1. Self-circulation formula vacuum crystallizer, including jar body (1), its characterized in that: the utility model discloses a water-saving type water-saving tank, including jar body (1) and drain pipe, the bottom swing joint of the jar body (1) has separator (13), the bottom joint of separator (13) has mount (2), the top swing joint of the jar body (1) has agitator motor (3), the output shaft of agitator motor (3) rotates respectively and is connected with gear wheel (4) and pinion (5), and pinion (5) are located one side of gear wheel (4), the bottom rotation of gear wheel (4) is connected with (mixing) shaft (6), the outer wall fixedly connected with screw thread leaf (7) of (mixing) shaft (6), the bottom swing joint of the inner wall of the jar body (1) has closing plate (8), one side of closing plate (8) is swing joint respectively has two compression springs (9) and connecting rod (10), and connecting rod (10) are located between a compression springs (9), the other end swing joint of connecting rod (10) has handle (11), one side fixedly connected with stopper (12) of the inner wall bottom of the jar body (1), the inside swing joint of separator (13) has (14), the bottom swing joint of separator (13) has (16), one side of drain pipe (16) is connected with one side of drain pipe (15), one side fixedly connected with bottom plate (18) of mount (2), the upper surface threaded connection of bottom plate (18) has transport motor (19), the output of transport motor (19) rotates and is connected with ascending threaded rod (20), one side fixedly connected with feed inlet (24) of jar body (1), connecting pipe (23) have been cup jointed to the other end of feed inlet (24), conveying pipeline (21) have been cup jointed to the one end of connecting pipe (23), feed pipe (22) have been cup jointed to the other end of connecting pipe (23).

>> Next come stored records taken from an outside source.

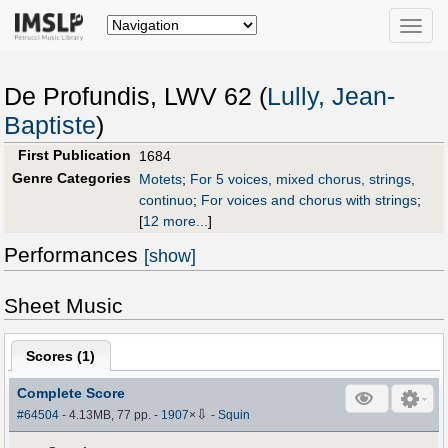
Toggle
naviga
De Profundis, LWV 62 (
Lully, Jean-
Baptiste
)
First Publication
1684
Genre Categories
Motets
;
For 5 voices, mixed chorus, strings,
continuo
;
For voices and chorus with strings
;
[
12 more...
]
Performances
[show]
Sheet Music
Scores (
1
)
Complete Score
⇩
#64504
- 4.13MB, 77 pp.
-
1907
×
-
Squin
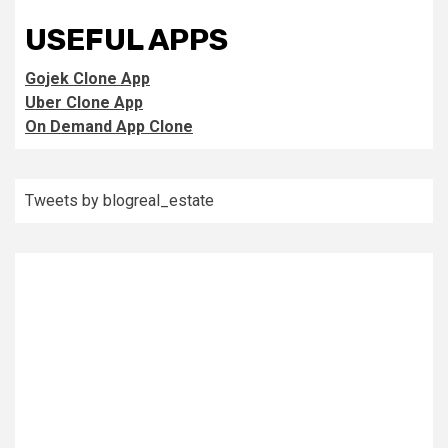
USEFUL APPS
Gojek Clone App
Uber Clone App
On Demand App Clone
Tweets by blogreal_estate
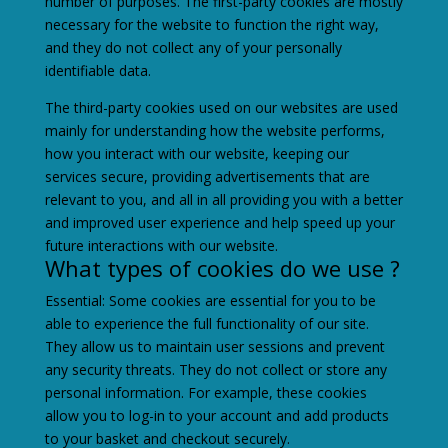
number of purposes. The first-party cookies are mostly
necessary for the website to function the right way,
and they do not collect any of your personally
identifiable data.
The third-party cookies used on our websites are used
mainly for understanding how the website performs,
how you interact with our website, keeping our
services secure, providing advertisements that are
relevant to you, and all in all providing you with a better
and improved user experience and help speed up your
future interactions with our website.
What types of cookies do we use ?
Essential: Some cookies are essential for you to be
able to experience the full functionality of our site.
They allow us to maintain user sessions and prevent
any security threats. They do not collect or store any
personal information. For example, these cookies
allow you to log-in to your account and add products
to your basket and checkout securely.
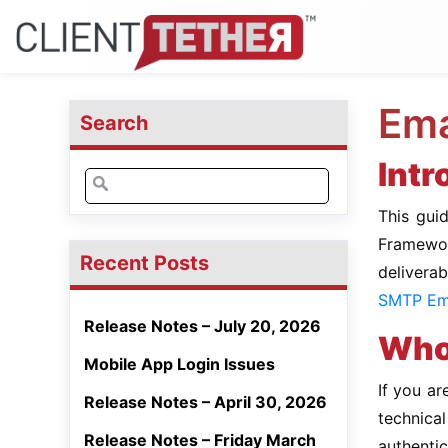
Ema
Search
Intr
Search
for:
This gui
Framewor
Recent Posts
delivera
SMTP Ema
Release Notes – July 20, 2026
Who 
Mobile App Login Issues
If you ar
Release Notes – April 30, 2026
technic
Release Notes – Friday March
authentic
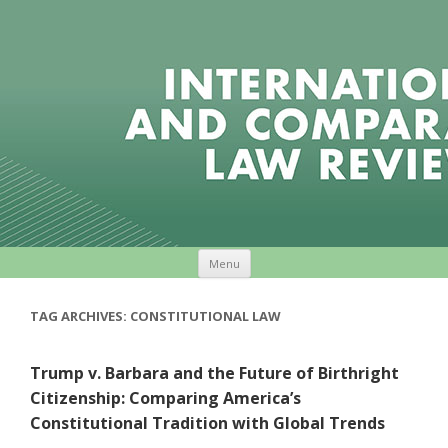
Skip to content
Menu
TAG ARCHIVES:
CONSTITUTIONAL LAW
Trump v. Barbara and the Future of Birthright
Citizenship: Comparing America’s
Constitutional Tradition with Global Trends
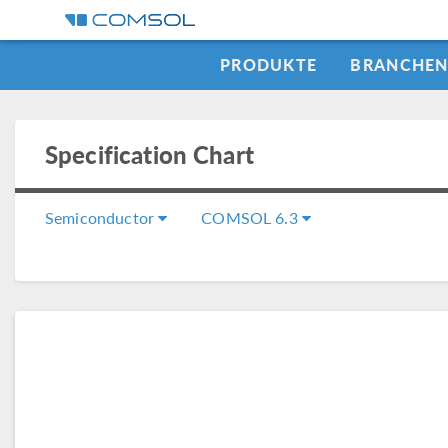
PRODUKTE
BRANCHE
Specification Chart
Semiconductor
COMSOL 6.3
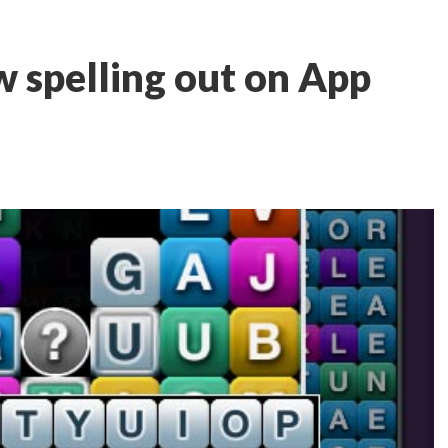
ow spelling out on App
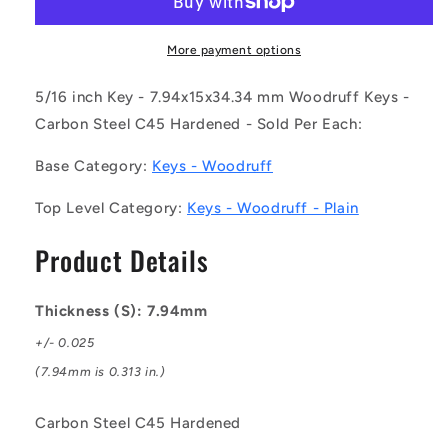
079-
079-
150-
150-
343-
343-
More payment options
CH
CH
(Each)
(Each)
5/16 inch Key - 7.94x15x34.34 mm Woodruff Keys -
-
-
Carbon Steel C45 Hardened - Sold Per Each:
-
-
-
-
Base Category:
Keys - Woodruff
Woodruff
Woodruff
Keys
Keys
Top Level Category:
Keys - Woodruff - Plain
-
-
7.94x15x34.34
7.94x15x34.34
Product Details
mm
mm
Plain
Plain
-
-
Thickness (S): 7.94mm
Carbon
Carbon
Steel
Steel
+/- 0.025
C45
C45
(7.94mm is 0.313 in.)
Hardened
Hardened
Key
Key
Carbon Steel C45 Hardened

2. The self-circulating vacuum mold of claim 1, wherein: the stirring motor (3) is positioned in the center of the top of the tank body (1), and a large gear (4) and a small gear (5) at the output end of the stirring motor (3) form a meshing structure.

3. The self-circulating vacuum mold of claim 1, wherein: the sealing plate (8) forms an elastic structure through a compression spring (9) and a handle (11).

4. The self-circulating vacuum mold of claim 1, wherein: the conveying pipe (21), the feeding pipe (22) and the connecting pipe (23) form a sleeved structure, and the connecting pipe (23) and the feeding hole (24) form a sleeved structure.

5. The self-circulating vacuum mold of claim 1, wherein: the lifting threaded rod (20) and the conveying motor (19) form a rotating structure, and the lifting threaded rod (20) is positioned in the conveying pipe (21).

6. The self-circulating vacuum mold of claim 1, wherein: the filter screen (14) is positioned above the inner wall of the separator (13), and the discharge pipe (15) and the valve (16) which are positioned at the bottom of the separator (13) form a rotating structure.